An Assessment on Cardiovascular Disease Prediction and Diagnosis using Machine Learning Algorithms

  • Reddy Anuradha
Keywords: cardiovascular, machine learning, heart disease, prediction, classification


We live in a postmodern era, and our everyday lives are undergoing significant changes that have a beneficial and negative impact on our health. As a result of these developments, the prevalence of numerous diseases has skyrocketed. The diagnosis of cardiovascular disease is the most challenging task in medicine. Cardiovascular disease diagnosis is complex because it relies on the grouping of enormous amounts of clinical and pathological data.
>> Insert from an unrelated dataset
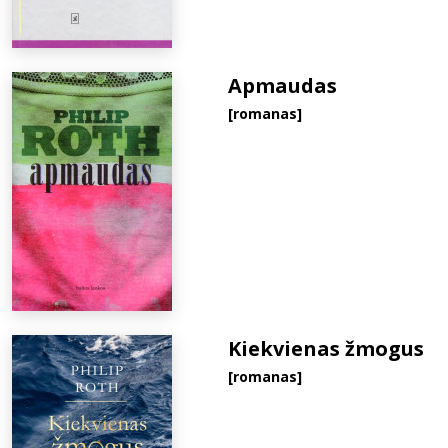
Apmaudas
[romanas]
Kiekvienas žmogus
[romanas]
As a result of this issue, there has been a substantial surge in interest among researchers and clinical experts in the efficient and precise prediction of cardiac disease. When it comes to heart disease, getting a proper diagnosis at an early stage is crucial because time is a crucial issue. Heart disease is the leading cause of mortality worldwide, and predicting heart disease at an early stage is crucial. In recent years, machine learning has emerged as one of the most progressive, dependable, and supporting tools in the medical arena, providing the most help for disease prediction with proper training and testing. This study work aims to present a survey of knowledge discovery strategies in databases employing data mining techniques that are already in use in medical research, specifically in Cardiovascular Disease Prediction.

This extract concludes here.